Upon his return to the States, Patrick won critical acclaim for his cuisine at Le Saint Germain and Colette before opening his own restaurant: Champagne. As Executive Chef of The Buffalo Club, Chef Healy is recognized for revitalizing traditional American cuisine by intermingling culinary influences from regions across the country and grounding them with his respect for tradition and classical technique.
He is credited with making Los Angeles’ exclusive Buffalo Club one of the most renowned American culinary landmarks in the United States. Since the opening of The Buffalo Club, Chef Healy has received critical acclaim from The Los Angeles Times, New York Times, Gourmet Magazine amongst many prominent publications. Patrick has also received numerous prestigious awards:
Patrick received The Robert Mondavi ”Culinary Award of Excellence“, was elected to Food & Wine Magazine’s ”Honor Roll of American Chefs “and was twice voted ”Chef Of The Year”Patrick has been recognized in The Los Angeles Times “The Fabulous Fifty”, been twice awarded the Conde Nast Traveler Magazine’s ”Distinguished Restaurant Award” , twice awarded The Southern California Restaurant Writers Association’s”Four Star Circle of Fame Award”
Our story begins...
Motorcycling down a grungy industrial stretch of Olympic Boulevard in Santa Monica on a hot summer’s night in 1990, Anthony Yerkovich noticed amongst the tacquerias, body shops and razor wire an old, unlit Streamline Moderne neon sign perched on the front of a faded, single story stucco building.
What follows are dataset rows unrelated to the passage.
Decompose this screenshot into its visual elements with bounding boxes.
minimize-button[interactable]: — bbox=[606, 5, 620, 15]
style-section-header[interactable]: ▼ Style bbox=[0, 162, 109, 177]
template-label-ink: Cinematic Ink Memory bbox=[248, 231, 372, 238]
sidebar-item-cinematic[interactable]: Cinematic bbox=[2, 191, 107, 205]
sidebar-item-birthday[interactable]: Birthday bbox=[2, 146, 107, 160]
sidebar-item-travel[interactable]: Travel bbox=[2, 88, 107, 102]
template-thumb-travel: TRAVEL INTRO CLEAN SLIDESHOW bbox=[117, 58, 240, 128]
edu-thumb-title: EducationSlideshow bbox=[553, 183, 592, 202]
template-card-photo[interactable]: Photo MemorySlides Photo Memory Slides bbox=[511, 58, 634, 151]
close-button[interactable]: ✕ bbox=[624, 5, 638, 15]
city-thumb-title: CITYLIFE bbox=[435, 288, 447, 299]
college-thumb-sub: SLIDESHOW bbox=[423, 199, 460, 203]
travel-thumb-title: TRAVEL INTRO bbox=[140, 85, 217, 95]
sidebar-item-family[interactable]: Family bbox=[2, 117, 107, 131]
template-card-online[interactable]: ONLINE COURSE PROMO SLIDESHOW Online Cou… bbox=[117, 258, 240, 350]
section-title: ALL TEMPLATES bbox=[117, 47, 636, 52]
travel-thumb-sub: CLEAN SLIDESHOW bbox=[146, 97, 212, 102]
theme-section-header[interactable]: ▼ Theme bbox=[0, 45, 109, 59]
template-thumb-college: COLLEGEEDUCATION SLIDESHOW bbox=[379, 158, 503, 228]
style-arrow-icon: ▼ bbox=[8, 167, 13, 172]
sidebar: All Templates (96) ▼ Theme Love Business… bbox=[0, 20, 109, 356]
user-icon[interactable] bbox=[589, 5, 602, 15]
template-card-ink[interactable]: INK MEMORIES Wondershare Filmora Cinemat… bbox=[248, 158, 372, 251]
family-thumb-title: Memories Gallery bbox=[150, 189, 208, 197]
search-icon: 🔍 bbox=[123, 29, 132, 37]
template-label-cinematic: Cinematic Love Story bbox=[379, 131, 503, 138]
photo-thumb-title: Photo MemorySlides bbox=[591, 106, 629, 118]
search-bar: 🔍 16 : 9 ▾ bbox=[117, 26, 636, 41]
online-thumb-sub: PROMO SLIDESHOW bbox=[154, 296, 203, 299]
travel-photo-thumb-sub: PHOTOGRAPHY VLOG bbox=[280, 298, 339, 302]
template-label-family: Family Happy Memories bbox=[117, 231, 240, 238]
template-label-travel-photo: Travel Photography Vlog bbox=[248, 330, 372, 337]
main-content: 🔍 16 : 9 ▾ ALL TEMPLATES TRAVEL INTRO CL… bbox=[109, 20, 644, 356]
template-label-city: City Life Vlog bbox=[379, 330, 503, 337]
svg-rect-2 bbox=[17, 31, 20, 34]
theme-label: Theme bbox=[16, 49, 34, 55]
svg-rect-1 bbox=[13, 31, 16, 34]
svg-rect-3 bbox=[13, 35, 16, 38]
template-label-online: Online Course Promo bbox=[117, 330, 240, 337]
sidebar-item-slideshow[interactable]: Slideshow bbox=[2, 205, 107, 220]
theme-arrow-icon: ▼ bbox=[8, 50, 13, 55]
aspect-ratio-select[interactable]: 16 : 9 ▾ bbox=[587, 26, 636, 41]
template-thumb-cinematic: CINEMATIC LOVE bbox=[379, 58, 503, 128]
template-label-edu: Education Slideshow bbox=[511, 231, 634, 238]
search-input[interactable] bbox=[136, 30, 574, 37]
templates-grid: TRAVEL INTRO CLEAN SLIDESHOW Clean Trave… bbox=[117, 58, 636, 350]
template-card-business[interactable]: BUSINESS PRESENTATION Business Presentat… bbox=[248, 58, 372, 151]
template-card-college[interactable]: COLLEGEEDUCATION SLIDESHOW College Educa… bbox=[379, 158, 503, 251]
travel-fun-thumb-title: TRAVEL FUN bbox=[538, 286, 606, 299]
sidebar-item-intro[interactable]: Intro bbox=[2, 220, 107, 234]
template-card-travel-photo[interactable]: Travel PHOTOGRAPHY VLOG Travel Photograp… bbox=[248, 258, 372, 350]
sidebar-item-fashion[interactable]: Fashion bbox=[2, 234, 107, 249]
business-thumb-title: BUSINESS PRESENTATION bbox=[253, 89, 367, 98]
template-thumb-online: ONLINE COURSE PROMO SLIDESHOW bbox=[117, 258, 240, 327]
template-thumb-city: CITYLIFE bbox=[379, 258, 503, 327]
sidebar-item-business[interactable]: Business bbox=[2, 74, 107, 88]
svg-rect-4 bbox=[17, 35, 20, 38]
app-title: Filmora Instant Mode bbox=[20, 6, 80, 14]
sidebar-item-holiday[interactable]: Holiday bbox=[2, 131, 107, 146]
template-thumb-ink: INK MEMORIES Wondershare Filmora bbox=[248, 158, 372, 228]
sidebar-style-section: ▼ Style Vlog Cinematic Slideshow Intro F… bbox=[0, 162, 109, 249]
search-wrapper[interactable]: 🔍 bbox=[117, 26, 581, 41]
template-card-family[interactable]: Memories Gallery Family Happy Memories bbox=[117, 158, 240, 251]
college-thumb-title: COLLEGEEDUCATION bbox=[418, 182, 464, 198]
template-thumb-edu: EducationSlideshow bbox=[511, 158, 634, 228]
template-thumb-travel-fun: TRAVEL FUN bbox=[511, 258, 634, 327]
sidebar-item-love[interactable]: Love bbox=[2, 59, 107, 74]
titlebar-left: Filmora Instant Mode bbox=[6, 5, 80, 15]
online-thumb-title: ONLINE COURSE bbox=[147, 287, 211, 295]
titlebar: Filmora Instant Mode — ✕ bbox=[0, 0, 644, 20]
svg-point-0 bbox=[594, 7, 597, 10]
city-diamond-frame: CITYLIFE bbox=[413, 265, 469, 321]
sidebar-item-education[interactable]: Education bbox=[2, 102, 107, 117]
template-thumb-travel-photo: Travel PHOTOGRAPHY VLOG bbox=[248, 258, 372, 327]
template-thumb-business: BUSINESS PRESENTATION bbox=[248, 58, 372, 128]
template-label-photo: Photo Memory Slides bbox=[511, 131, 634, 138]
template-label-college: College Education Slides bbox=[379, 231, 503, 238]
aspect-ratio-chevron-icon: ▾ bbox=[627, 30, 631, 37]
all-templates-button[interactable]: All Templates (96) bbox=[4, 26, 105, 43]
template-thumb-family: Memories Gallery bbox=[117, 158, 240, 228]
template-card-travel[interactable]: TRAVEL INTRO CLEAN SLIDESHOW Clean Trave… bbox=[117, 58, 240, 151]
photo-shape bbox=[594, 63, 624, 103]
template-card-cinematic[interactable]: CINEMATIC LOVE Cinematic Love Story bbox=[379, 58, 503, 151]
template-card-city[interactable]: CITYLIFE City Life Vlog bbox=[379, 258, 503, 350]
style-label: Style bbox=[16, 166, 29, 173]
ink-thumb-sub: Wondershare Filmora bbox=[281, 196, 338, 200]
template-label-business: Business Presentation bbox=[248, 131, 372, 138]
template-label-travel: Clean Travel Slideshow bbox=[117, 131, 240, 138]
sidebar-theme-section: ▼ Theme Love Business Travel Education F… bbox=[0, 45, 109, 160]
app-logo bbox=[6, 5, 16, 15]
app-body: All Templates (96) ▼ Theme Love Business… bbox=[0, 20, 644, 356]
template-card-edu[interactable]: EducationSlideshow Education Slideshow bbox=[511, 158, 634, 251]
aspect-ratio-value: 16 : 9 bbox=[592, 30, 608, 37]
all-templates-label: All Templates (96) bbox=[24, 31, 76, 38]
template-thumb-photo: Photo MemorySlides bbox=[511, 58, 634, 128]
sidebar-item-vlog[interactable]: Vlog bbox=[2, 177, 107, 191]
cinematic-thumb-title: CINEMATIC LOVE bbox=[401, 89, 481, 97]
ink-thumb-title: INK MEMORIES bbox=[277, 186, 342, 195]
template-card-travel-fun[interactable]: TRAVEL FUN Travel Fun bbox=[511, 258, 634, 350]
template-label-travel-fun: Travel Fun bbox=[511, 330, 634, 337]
A dive bar.
Strolling in, he ordered a cold beer and, through the dim light, contemplated the scuffed linoleum, scarred pool table and broken plaster: the place had clearly seen better days. Yerkovich bought another beer then, shortly thereafter, the bar. He’d decided he would build a restaurant: a classic East Coast Prohibition-era speakeasy/supper club.This seemed as good a place as any.
The following year, after the usual delays, construction commenced. The building was gutted, floor-to-ceiling, the exterior walls only left standing. Under the design supervision of the now internationally-renowned architects Ike and Kligerman, there slowly arose from the rubble a breathtaking Art Deco incarnation of the rookie restaurateur’s vision: custom mahogany bar and wainscoting, burgundy leather booths, coffered ceiling and Venetian plaster walls…
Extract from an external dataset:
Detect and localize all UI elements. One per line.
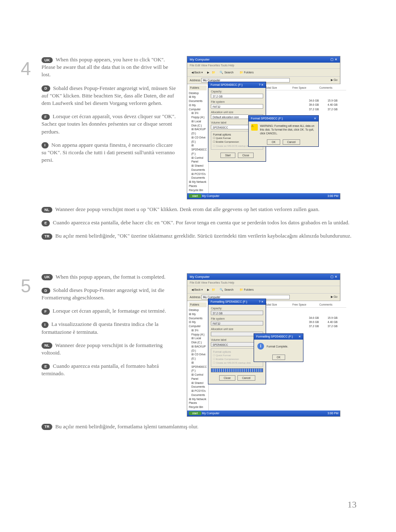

The next and certainly most significant move was to bring on board the acclaimed and award-winning chef Patrick Healy, who created an innovative dream menu of American regional cuisine: Yankee pot roast, biscuit-crust chicken pot pie, collard greens, fried okra, his signature pepper-crusted salmon, incomparable macaroni and cheese…a culinary grand slam.
The doors opened on October 22, 1994. The Buffalo Club was in business. And what a business it has become! Over the years The Buffalo Club has earned widespread acclaim, rave reviews and been featured in countless publications, including:
Vogue, “People like Tom Cruise, Robert DeNiro, Mick Jagger and Madonna chow down on gourmet comfort food in a 1920’s speakeasy setting.”
“What The Buffalo Club’s owner, Anthony Yerkovich, has done for Hollywood glamour dressing is the same thing he did for Armani suits when he created “Miami Vice”: he has provide a stylish setting.”
“The intimate supper club is as tastefully outfitted as a robber baron’s private railway car…One night, six of us eat our way through much of the menu, from appetizers to desserts, and there’s not a bad dish among them.”
“From day one Patrick Healy’s cooking has been a thing of gastronomic joy…Renowned for his authentic French-country cuisine (Julia Child called him the best young American toque cooking a la francaise) – Healy has rediscovered his roots and produced an all-American menu for Yerkovich’s club.”
“A place with more ease than attitude, more glow than flash.”
Which brings us to the present. A good twenty years after our doors first opened, so much around us has changed. What seems like half the film, TV, music and internet companies in L.A. have moved into our now-gentrified neighborhood, many having discovered it through their first visit to the club. Around town, countless bars and restaurants have changed ownership, chefs, management, concepts or simply gone out of business; more than a few having tried to duplicate – with mixed results – the inimitable Prohibition-era allure of a certain establishment. Trends have come and trends have gone. And yet, some things remain the same.
A decade or more before the speakeasy fad, gourmet comfort food craze, London private club vogue and mixology ubiquitousness…there was – and still is –The Buffalo Club: above the fray, under the radar, ahead of the curve.